In the spring of 1784, Edmund’s operations were changed to the military district in Kentucky on the south side of the Green River. He soon settled upon a tract of land upon which he afterwards laid out the town of Edmonton.
Surveying the wilderness was dangerous:
Many creeks and branches were named by survey crews. One of them which is a tributary of the Little Barren is now known as No Bob Creek it was the Edmund Rogers survey crew that named it for the missing hunter “Bob” who failed to return one evening and was never seen again.
Edmund once said this about surveying in the wilderness that that was Kentucky:
“I was occasionally compelled to abandon my operations on account of signs and Indian attacks. On one occasion when in hot pursuit of my survey crew they overtook and killed one of our company. I impute my escape alone to the time occupied in dispatching the unfortunate individual who fell into their hands.”
Edmund Rogers owned land all over southern and western Kentucky. He chose to live in the town he loved, Edmonton.
He met Mary Shirley, or Polly as she affectionately called her when he was a 46 year old.
In later years Mary Shirley Rogers recounted how they met. She said:
“He was in a tree looking for signs of property lines when he fell out of the tree. I saw him fall and invited him to my father’s house.”
Edmund’s belief in the role divine providence played in meeting his future wife was recounted to historian Lewis Collins who recounted it in a History of Kentucky published in 1847 (four years after Edmund’s death) He told Collins:
“It was while surveying lands that I met Mary Shirley and it was all the cause of falling off a log.

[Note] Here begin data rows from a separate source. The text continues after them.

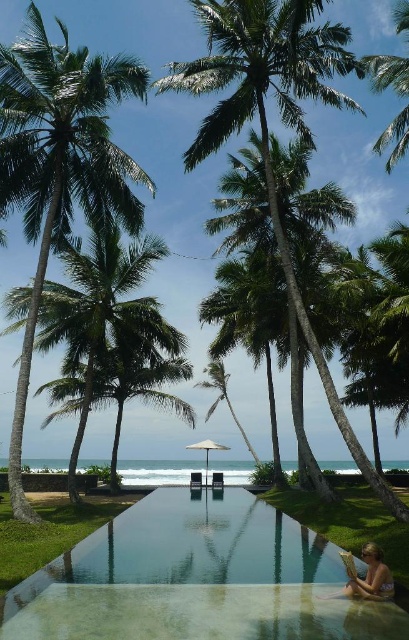 You are planning to take a photo of the two green leafy palm trees in the scene. Which palm tree, the green leafy palm tree at left or the green leafy palm tree at upper center, should you focus on if you want to capture the larger one in your shot?

The green leafy palm tree at left is bigger than the green leafy palm tree at upper center, so you should focus on the green leafy palm tree at left to capture the larger one in your photo.

You are standing at the edge of the clear glass pool at center and want to reach the green leafy palm tree at left to pick a leaf. Is the tree within easy reach from your current position?

The clear glass pool at center is located below the green leafy palm tree at left, so the tree is above the pool. Since you are at the pool edge, the tree is likely within easy reach unless there are obstacles.

You are a drone operator tasked with capturing aerial footage of the clear glass pool at center and the green leafy palm tree at upper center. The drone has a maximum flight range of 15 meters. Can the drone safely capture footage of both objects without exceeding its range?

The clear glass pool at center is 15.62 meters away from the green leafy palm tree at upper center. Since the distance between them is greater than the drone s 15 meter range, the drone cannot safely capture footage of both objects without moving its position. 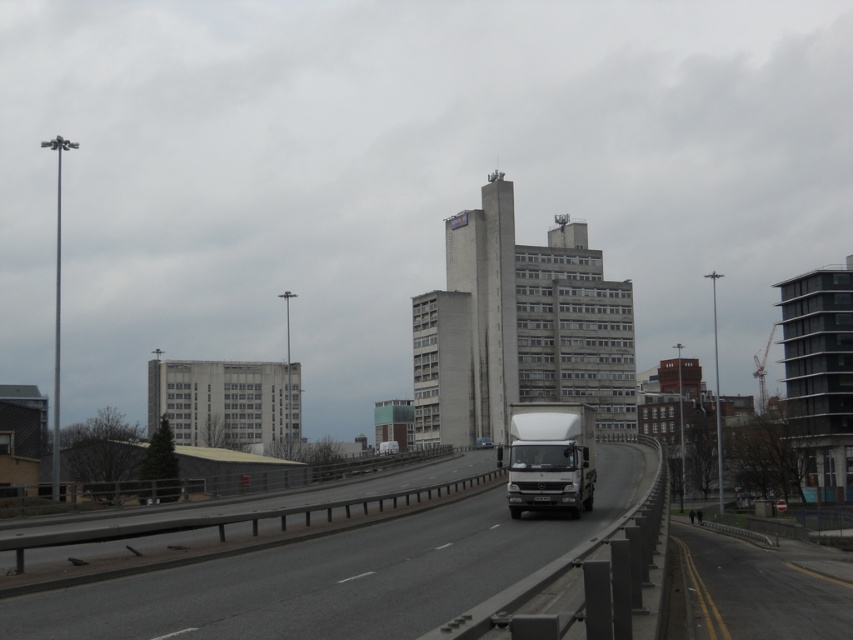 Between white matte trailer truck at center and matte white van at center, which one appears on the right side from the viewer's perspective?

matte white van at center is more to the right.

Can you confirm if white matte trailer truck at center is positioned to the left of matte white van at center?

Yes, white matte trailer truck at center is to the left of matte white van at center.

Does point (566, 448) come in front of point (490, 442)?

Yes, it is.

What are the coordinates of `white matte trailer truck at center` in the screenshot? It's located at (550, 458).

The width and height of the screenshot is (853, 640). What do you see at coordinates (337, 576) in the screenshot?
I see `smooth asphalt highway at center` at bounding box center [337, 576].

Can you confirm if smooth asphalt highway at center is taller than white matte trailer truck at center?

In fact, smooth asphalt highway at center may be shorter than white matte trailer truck at center.

Which is in front, point (306, 602) or point (549, 470)?

Positioned in front is point (306, 602).

This screenshot has height=640, width=853. Identify the location of smooth asphalt highway at center. (337, 576).

Between smooth asphalt highway at center and matte white van at center, which one has less height?

With less height is matte white van at center.

Which is in front, point (175, 579) or point (477, 438)?

Positioned in front is point (175, 579).

This screenshot has height=640, width=853. What do you see at coordinates (337, 576) in the screenshot?
I see `smooth asphalt highway at center` at bounding box center [337, 576].

The image size is (853, 640). Find the location of `smooth asphalt highway at center`. smooth asphalt highway at center is located at coordinates (337, 576).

It happened on the day I left Pittman station to go into the wilderness south of Green River. I had been attempting to cross a River, I slipped off the log and fell into the river. I got my papers wet, and was induced to return to the station to dry them, and then to take a new start. Upon my return, I met with a stranger who had a large number of warrants and made a contract with him for their location. Under this contract, I secured the land around Edmonton where I lived. If I had not fallen into the Creek, I should not have turned back; if I had not returned to the station, I should not have made the contract by which I obtained the land on which I settled, if I had not got that land I should not have lived upon it: if I had not lived there I should have been thrown into a different society and most probably would never have seen the lady I married and of course would not have had the life and children I have and as a further consequence the very existence and destiny of those children and their descendants through all coming generations and the influence they may exercise in families neighborhoods and counties depended upon my falling from the log.”

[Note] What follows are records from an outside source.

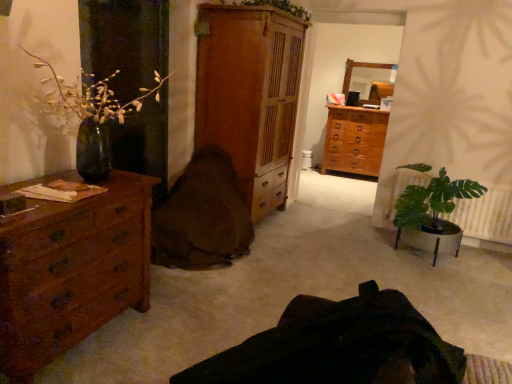 Question: Relative to brown wood chest of drawers at left, the 3th chest of drawers in the back-to-front sequence, is green glossy vase at left, placed as the 2th houseplant when sorted from right to left, in front or behind?

Choices:
 (A) front
 (B) behind

Answer: (B)

Question: Does point (103, 94) appear closer or farther from the camera than point (28, 309)?

Choices:
 (A) farther
 (B) closer

Answer: (A)

Question: Based on their relative distances, which object is farther from the brown wooden chest of drawers at center, which is the third chest of drawers from front to back?

Choices:
 (A) dark brown leather swivel chair at center, placed as the 2th swivel chair when sorted from back to front
 (B) brown fabric swivel chair at center, which appears as the second swivel chair when viewed from the front
 (C) green leafy plant at upper center
 (D) green glossy vase at left, positioned as the 2th houseplant in back-to-front order
 (E) brown wood chest of drawers at left, the 3th chest of drawers in the back-to-front sequence

Answer: (A)

Question: Considering the real-world distances, which object is farthest from the brown fabric swivel chair at center, which appears as the second swivel chair when viewed from the front?

Choices:
 (A) wooden cabinet at center, which ranks as the second chest of drawers in right-to-left order
 (B) green leafy plant at lower right, placed as the second houseplant when sorted from left to right
 (C) green glossy vase at left, placed as the 2th houseplant when sorted from right to left
 (D) green leafy plant at upper center
 (E) dark brown leather swivel chair at center, the first swivel chair when ordered from front to back

Answer: (E)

Edmund and Polly had 7 daughters and one son. No doubt their descendants are in the hundreds.
He was 81 years old at his death August 28, 1843. He is said to have been in a perfect mind to his last breath. About an hour before he died he was seen to smile and being asked why he was smiling he said: “I was thinking of the vain efforts of three of the best physicians in the country to save the life of an old man when his time had come. “
His will is recorded in the Barren County Clerk’s Office.

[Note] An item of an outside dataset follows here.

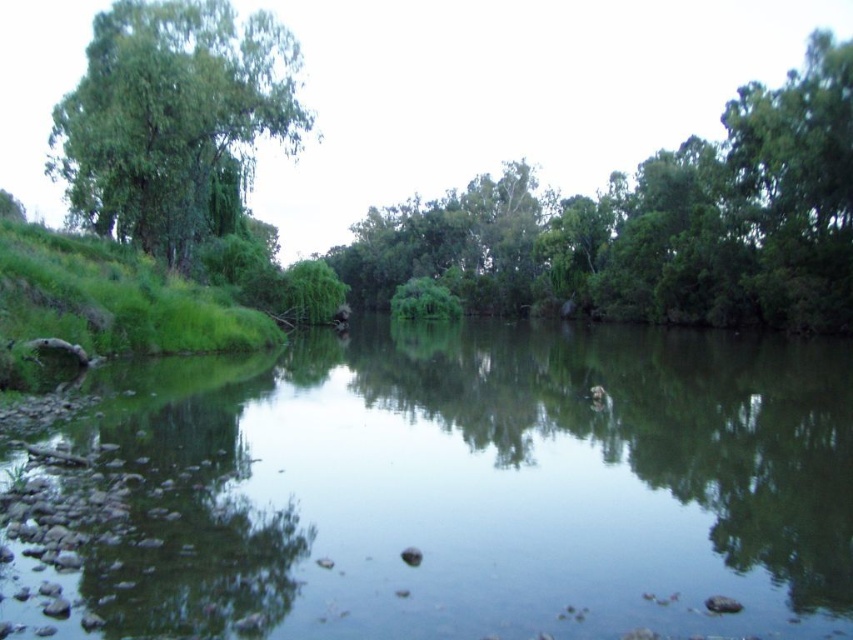 Question: In this image, where is green grassy river at center located relative to green leafy tree at center?

Choices:
 (A) left
 (B) right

He gave his son John T. Rogers his compass, chain and plotting instruments with which he surveyed the very property on which we stand.
This is my favorite line from the will speaking to us across the centuries in reference to his brother John Rogers who was a Captain in the Virginia line:
“The diploma of my brother John showing that he was a member of the Society of Cincinnati established by the officers of the Revolutionary war is now in a frame I give to my son John hoping that he and his descendants whenever they look upon it remember their country and devote themselves when necessary to the maintenance of her rights like those who established its independence.”
And thus ended the life of Edmund Rogers, my grandfather’s great-grandfather, I am very grateful that the community that he loved has continued to honor his memory. It has been a privilege to share some of his histories with you today.
The only known photo of Edmund Rogers, for whom Edmonton is named.